The typical desalter wash water quality is:
pH |
6-8 |
NH3 |
< 10 ppm |
Cl- |
< 25 ppm |
Temperature |
> 180°F (82°C) |
Oil |
Nil |
Oxygen |
ppb (parts per billion) |
Stripped sour water tends to run high in pH and ammonia. The high pH increases the potential to stabilize emulsions. It is also possible that the stripped sour water could have other contaminates present, like cyanide, organic acids, and amines (tramp and internally generated).
Condensates from the CDU tend to be better to use overall; however, they, too, can contain amines (from neutralizers being applied and from crude oil sources, organic acids, H2S, ammonia, etc.) Condensates from other units – like delayed cokers, fluid catalytic crackers (FCCs), hydroprocessing unit stabilizer/stripper towers, etc. – can introduce other contaminates not normally found in the CDU or they can increase the concentration of other contaminates. For example, an FCC condensate can easily have more than 2,000 to 4,000 ppm ammonia present, compared to a typical CDU overhead of 40 to 100 ppm.

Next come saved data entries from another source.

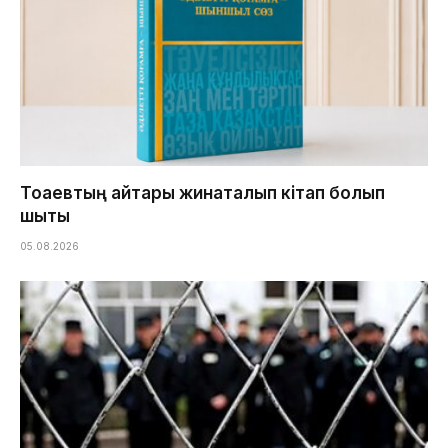
Тоқаевтың айтқары жинақталып кітап болып
шықты
05.08.2026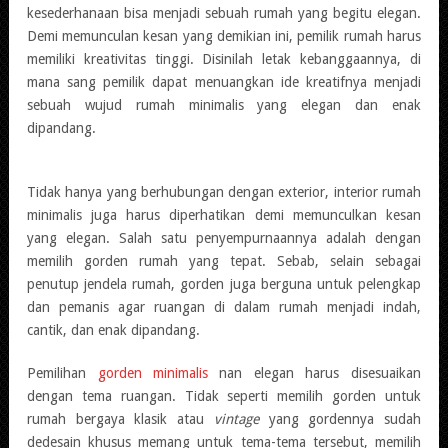
kesederhanaan bisa menjadi sebuah rumah yang begitu elegan.
Demi memunculan kesan yang demikian ini, pemilik rumah harus
memiliki kreativitas tinggi. Disinilah letak kebanggaannya, di
mana sang pemilik dapat menuangkan ide kreatifnya menjadi
sebuah wujud rumah minimalis yang elegan dan enak
dipandang.
Tidak hanya yang berhubungan dengan exterior, interior rumah
minimalis juga harus diperhatikan demi memunculkan kesan
yang elegan. Salah satu penyempurnaannya adalah dengan
memilih gorden rumah yang tepat. Sebab, selain sebagai
penutup jendela rumah, gorden juga berguna untuk pelengkap
dan pemanis agar ruangan di dalam rumah menjadi indah,
cantik, dan enak dipandang.
Pemilihan
gorden minimalis
nan elegan harus disesuaikan
dengan tema ruangan. Tidak seperti memilih gorden untuk
rumah bergaya klasik atau
vintage
yang gordennya sudah
dedesain khusus memang untuk tema-tema tersebut, memilih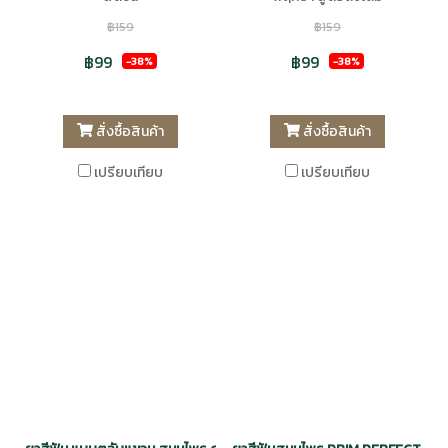
฿159
฿159
฿99
฿99
-38%
-38%
สั่งซื้อสินค้า
สั่งซื้อสินค้า
เปรียบเทียบ
เปรียบเทียบ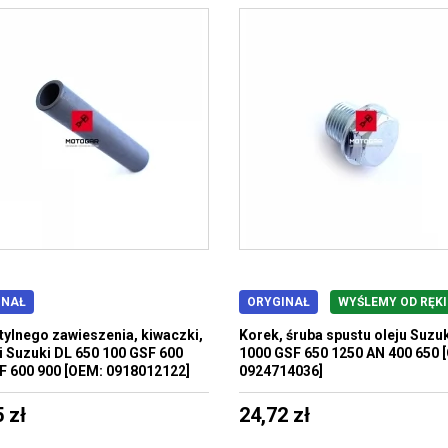
INAŁ
ORYGINAŁ
WYŚLEMY OD RĘKI
 tylnego zawieszenia, kiwaczki,
Korek, śruba spustu oleju Suzu
i Suzuki DL 650 100 GSF 600
1000 GSF 650 1250 AN 400 650 
F 600 900 [OEM: 0918012122]
0924714036]
 zł
24,72 zł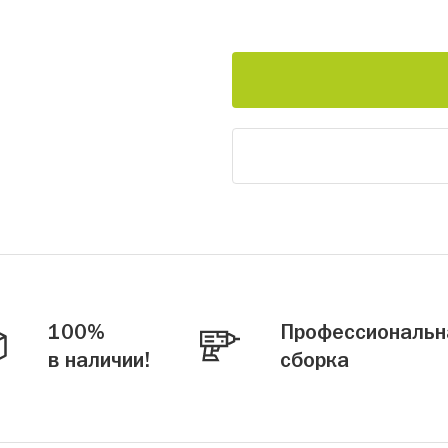
100%
Профессиональн
в наличии!
сборка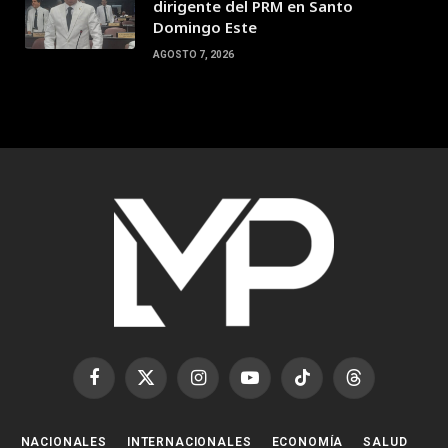
dirigente del PRM en Santo
Domingo Este
AGOSTO 7, 2026
Facebook
X
Instagram
YouTube
TikTok
Threads
(Twitter)
NACIONALES
INTERNACIONALES
ECONOMÍA
SALUD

Solids, high pH, and other contaminates present in the wash water can result in the stabilization of desalter emulsions or can change the solubility of contaminates in crude oil, which could result in unwanted contaminates going out of the desalter to the downstream equipment.
Question 70: Electrostatic precipitator (ESP) fines handling is often complicated by fluidization and mechanical integrity issues. How often do you experience these types of fines handling issues, and what are some of your Best Practices to successfully mitigate these issues? What are your Best Practices for safe fines withdrawal from the ESP?
FOOTE (CHS Inc.)
Unreliable ESP dumping can lead to shorting out of the transformer rectifiers and the associated missions troubled by losing a cell of your ESP. Also, inconsistent dumping can put operators directly in harm’s way just since they are not consistent in the way they dump; and then indirectly, if the dumping leads to unit shutdown which will expose them during the shutdown. So, reliable operation of those hoppers is important.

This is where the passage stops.